また、満3歳〜6歳の幼児を対象とした「さくら幼稚園」も併設しており、補習校と同様土曜日に開園しています。
住所は公表されていませんので、興味のある方は同校のウェブサイト「お問い合わせ/Contact」ページのフォームを使って問い合わせてみましょう。
学校生活
制服
アイルランドでは、ダブリン(Dublin)やリムリック(Limerick)などの都市部の公立学校のほとんどで制服着用が義務付けられています。その多くは、シャツ、ブレザー、ネクタイに、男子はズボン、女子はスカートという組み合わせで、冬にはニットも着用します。衣服に関する校則も日本ほど厳しくないため、生徒はパーカーやジャージを着るなど個性的な着こなしや自由な髪型も楽しんでいるようです。
近年人気の高まっている教育慈善団体「エデュケート・トゥギャザー(Educate Together)」が運営する学校では、保護者、教師、生徒が共に服装規程を策定しているようです。
制服の防寒対策について、アイルランドは冬場の強風&雨と寒天気に恵まれないため、厚手の暖かいニットや指定のウインドブレーカーは撥水で風を通さない高性能、体操服も下裏起毛で保温性がある寒さに強い素材を使用しています。
履物に関しては、多くの学校では男女ともにローファーを着用していますが、ローファーの着用は必ずしも義務付けられているわけではなく、その他の指定の履物を着用している学校もあり、学校や地域によって異なります。
ランチ
アイルランドの学校給食の内容は、国の食文化を反映した伝統的な料理と国際的かつ現在的な料理がミックスされています。

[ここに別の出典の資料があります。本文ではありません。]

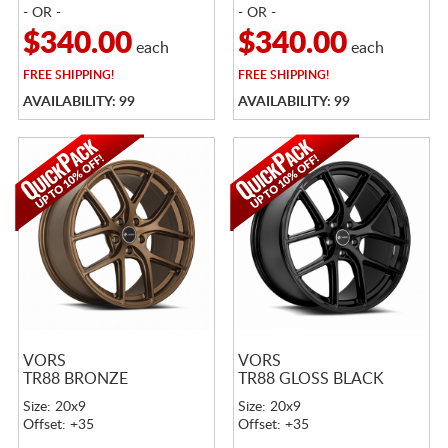
- OR -
- OR -
$340.00
$340.00
each
each
FREE
SHIPPING!
FREE
SHIPPING!
AVAILABILITY: 99
AVAILABILITY: 99
VORS
VORS
TR88 BRONZE
TR88 GLOSS BLACK
Size: 20x9
Size: 20x9
Offset: +35
Offset: +35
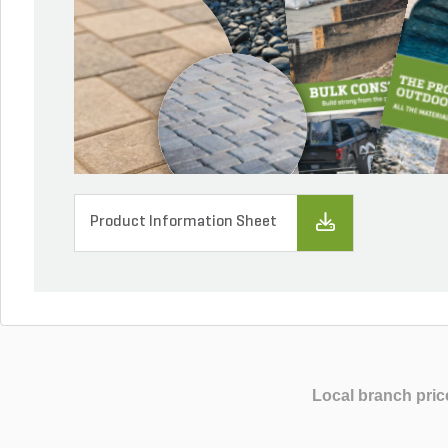
Product Information Sheet
Local branch pric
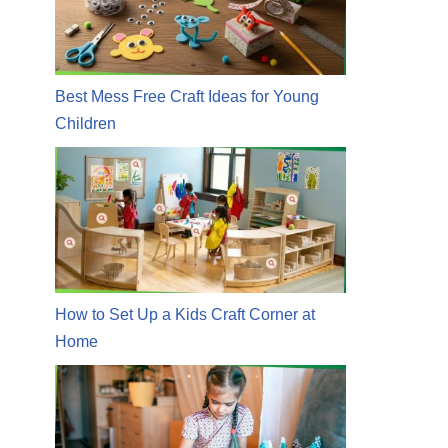
Best Mess Free Craft Ideas for Young
Children
How to Set Up a Kids Craft Corner at
Home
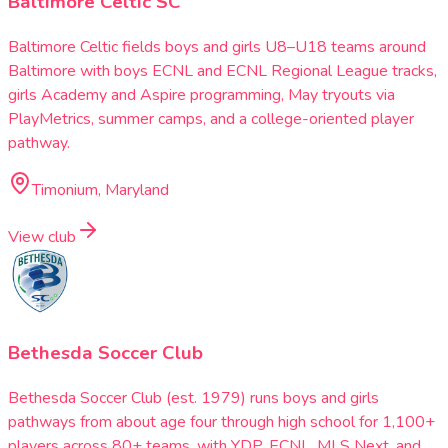
Baltimore Celtic SC
Baltimore Celtic fields boys and girls U8–U18 teams around
Baltimore with boys ECNL and ECNL Regional League tracks,
girls Academy and Aspire programming, May tryouts via
PlayMetrics, summer camps, and a college-oriented player
pathway.
Timonium, Maryland
View club
Bethesda Soccer Club
Bethesda Soccer Club (est. 1979) runs boys and girls
pathways from about age four through high school for 1,100+
players across 80+ teams, with YDP, ECNL, MLS Next, and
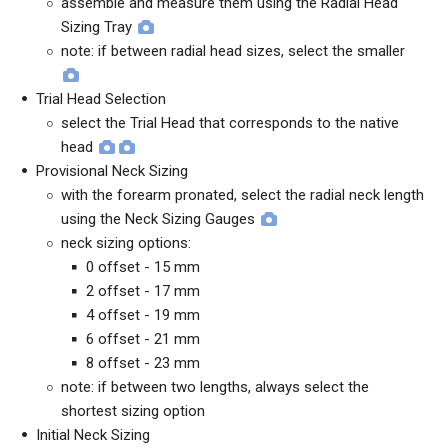
assemble and measure them using the Radial Head
Sizing Tray
note: if between radial head sizes, select the smaller
Trial Head Selection
select the Trial Head that corresponds to the native
head
Provisional Neck Sizing
with the forearm pronated, select the radial neck length
using the Neck Sizing Gauges
neck sizing options:
0 offset - 15 mm
2 offset - 17 mm
4 offset - 19 mm
6 offset - 21 mm
8 offset - 23 mm
note: if between two lengths, always select the
shortest sizing option
Initial Neck Sizing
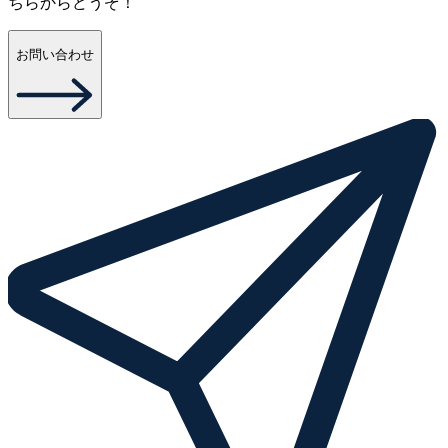
ちらからどうぞ！
お問い合わせ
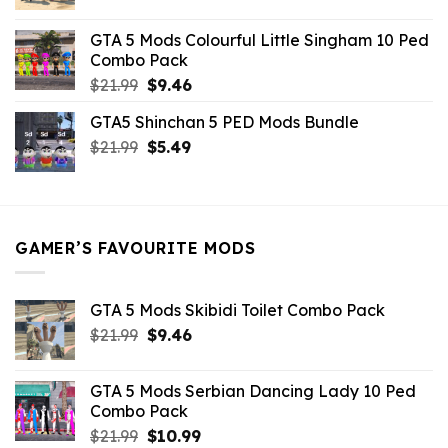
price
price
was:
is:
GTA 5 Mods Colourful Little Singham 10 Ped
$10.99.
$9.02.
Combo Pack
Original
Current
$
21.99
$
9.46
price
price
GTA5 Shinchan 5 PED Mods Bundle
was:
is:
Original
Current
$
21.99
$21.99.
$
5.49
$9.46.
price
price
was:
is:
$21.99.
$5.49.
GAMER’S FAVOURITE MODS
GTA 5 Mods Skibidi Toilet Combo Pack
Original
Current
$
21.99
$
9.46
price
price
was:
is:
GTA 5 Mods Serbian Dancing Lady 10 Ped
$21.99.
$9.46.
Combo Pack
Original
Current
$
21.99
$
10.99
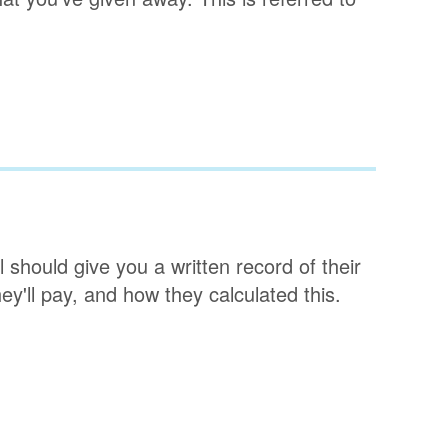
l should give you a written record of their
ey'll pay, and how they calculated this.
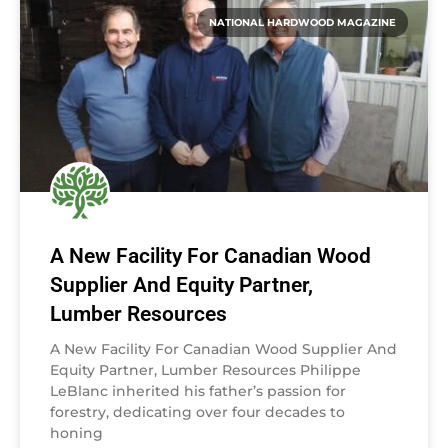
NATIONAL HARDWOOD MAGAZINE
A New Facility For Canadian Wood
Supplier And Equity Partner,
Lumber Resources
A New Facility For Canadian Wood Supplier And
Equity Partner, Lumber Resources Philippe
LeBlanc inherited his father’s passion for
forestry, dedicating over four decades to
honing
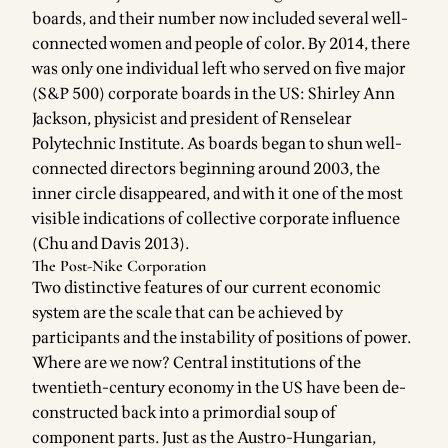
boards, and their number now included several well-
connected women and people of color. By 2014, there
was only one individual left who served on five major
(S&P 500) corporate boards in the US: Shirley Ann
Jackson, physicist and president of Renselear
Polytechnic Institute. As boards began to shun well-
connected directors beginning around 2003, the
inner circle disappeared, and with it one of the most
visible indications of collective corporate influence
(Chu and Davis 2013).
The Post-Nike Corporation
Two distinctive features of our current economic
system are the scale that can be achieved by
participants and the instability of positions of power.
Where are we now? Central institutions of the
twentieth-century economy in the US have been de-
constructed back into a primordial soup of
component parts. Just as the Austro-Hungarian,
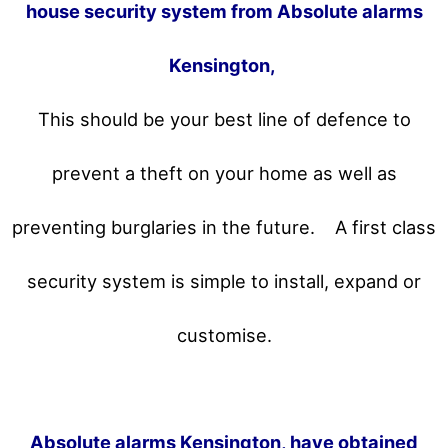
house security system from Absolute alarms
Kensington,
This should be your best line of defence to
prevent a theft on your home as well as
preventing burglaries in the future.
A first class
security system is simple to install, expand or
customise.
Absolute alarms Kensington, have obtained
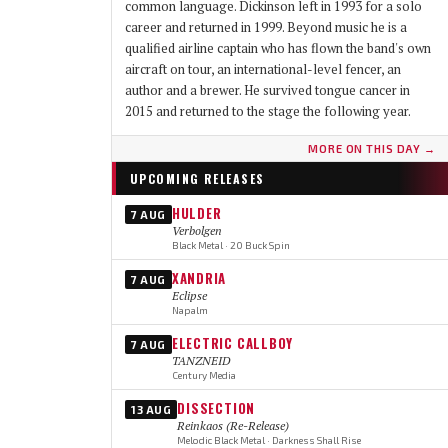
common language. Dickinson left in 1993 for a solo
career and returned in 1999. Beyond music he is a
qualified airline captain who has flown the band's own
aircraft on tour, an international-level fencer, an
author and a brewer. He survived tongue cancer in
2015 and returned to the stage the following year.
MORE ON THIS DAY →
UPCOMING RELEASES
HULDER
7 AUG
Verbolgen
Black Metal · 20 Buck Spin
XANDRIA
7 AUG
Eclipse
Napalm
ELECTRIC CALLBOY
7 AUG
TANZNEID
Century Media
DISSECTION
13 AUG
Reinkaos (Re-Release)
Melodic Black Metal · Darkness Shall Rise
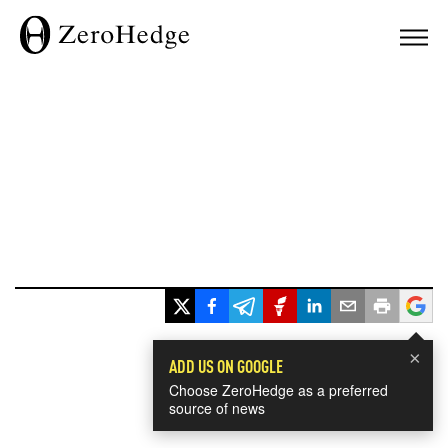
×
ADD US ON GOOGLE
Choose ZeroHedge as a preferred
source of news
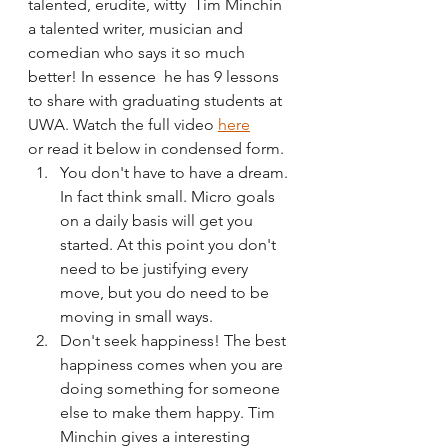
talented, erudite, witty  Tim Minchin 
a talented writer, musician and 
comedian who says it so much 
better! In essence  he has 9 lessons 
to share with graduating students at 
UWA. Watch the full video 
here
or read it below in condensed form. 
You don't have to have a dream. 
In fact think small. Micro goals 
on a daily basis will get you 
started. At this point you don't 
need to be justifying every 
move, but you do need to be 
moving in small ways.
Don't seek happiness! The best 
happiness comes when you are 
doing something for someone 
else to make them happy. Tim 
Minchin gives a interesting 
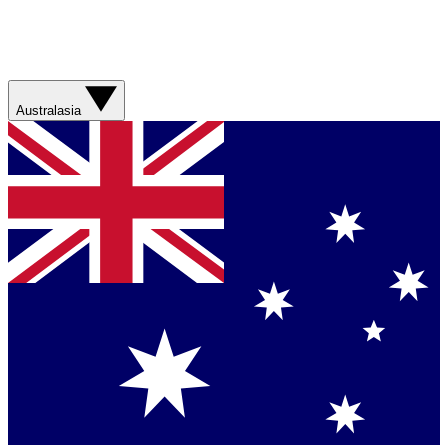
Australasia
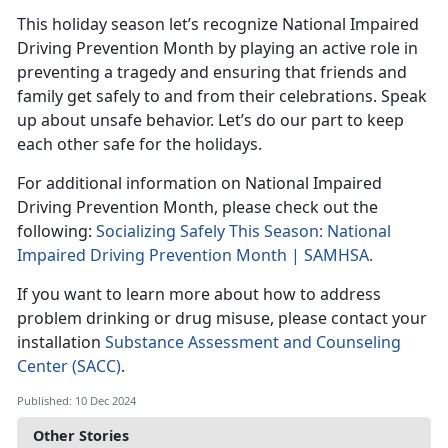
This holida
y season let’s recognize National Impaired
Driving Prevention Month by playing an active role in
preventing a tragedy and ensuring that friends and
family get safely to and from their celebrations. Speak
up about unsafe behavior.
Let’s do our part to keep
each other safe for the holidays.
For
additional information on National Impaired
Driving Prevention Month, please check out the
following:
Socializing Safely This Season: National
Impaired Driving Prevention Month | SAMHSA
.
If you want to learn more about how to address
problem drinking or drug misuse, please contact your
installation
Substance Assessment and Counseling
Center (SACC)
.
Published: 10 Dec 2024
Other Stories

伝統的な料理の例としては、ラム肉または牛肉、ジャガイモ、ニンジン、玉ねぎを使った、ボリュームたっぷりの「アイリッシュシチュー(Irish stew)」や、ソーセージとマッシュポテトに野菜の付け合わせを添えた「バンガーズ・アンド・マッシュ(Bangers and mash)」などがあります。
これらの料理には、ニンジン、グリーンピース、キャベツなどの野菜の付け合わせが添えられることが多く、全粒粉パンや日本のホテルの朝食ビュッフェでよく見かける、ヨーロッパで食べられているクラストロールパン(crust bread)が添えられることもあります。
学校によっては、サンドイッチやヨーグルトなどのランチや軽食を提供したり、サラダバーやサンドイッチバーを設け、生徒が自分で好きな組み合わせのランチを作るようにしているところも。またデザートとして、新鮮なフルーツ、チーズとクラッカー、ブラウニーやクッキーなどの手作りのお菓子が出されることもあります。
文化的多様性の高まりを反映して、多くの学校で各国料理が提供されることも増えてきました。人気のメニューはピザや中華風の炒め物などですが、これらの料理は、アイルランド人の好みに合わせてアレンジされ、伝統的なアイルランド料理と共に提供されることもあります。
学校給食の最新動向
近年、アイルランドでは健康的な食事と栄養への関心が高まっており、多くの学校では、サラダバーの提供や料理教室の開催など、健康的な食事を促進するための取り組みを導入しています。地元の農家や生産者を支援するだけでなく、子どもたちが可能な限り新鮮で高品質な食事ができるように、地元産の新鮮な食材の使用がますます重視されています。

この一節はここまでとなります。